---- Data shown

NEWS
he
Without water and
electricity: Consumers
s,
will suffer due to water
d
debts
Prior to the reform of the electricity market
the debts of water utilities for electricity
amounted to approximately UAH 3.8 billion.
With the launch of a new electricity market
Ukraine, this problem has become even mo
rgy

--------
---- Data shown

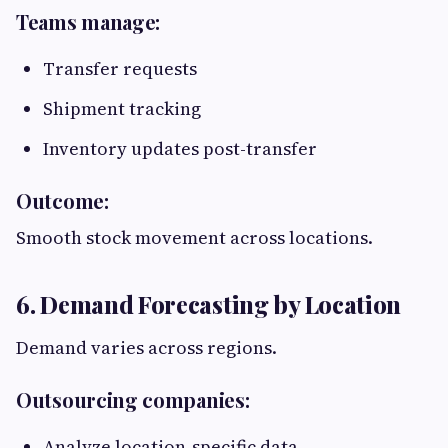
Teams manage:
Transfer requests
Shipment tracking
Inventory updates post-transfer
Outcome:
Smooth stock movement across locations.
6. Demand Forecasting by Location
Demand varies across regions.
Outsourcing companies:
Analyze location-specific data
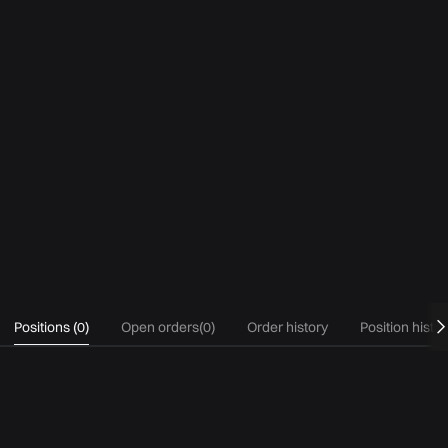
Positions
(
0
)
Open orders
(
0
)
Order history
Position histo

--------
---- Data shown

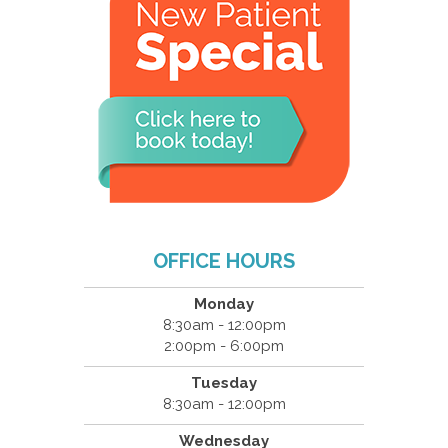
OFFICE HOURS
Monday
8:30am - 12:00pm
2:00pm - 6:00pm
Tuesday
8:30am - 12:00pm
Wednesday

--------

__Brief__. Copy each line above holding "water".

__Answer area__.
Without water and
will suffer due to water
the debts of water utilities for electricity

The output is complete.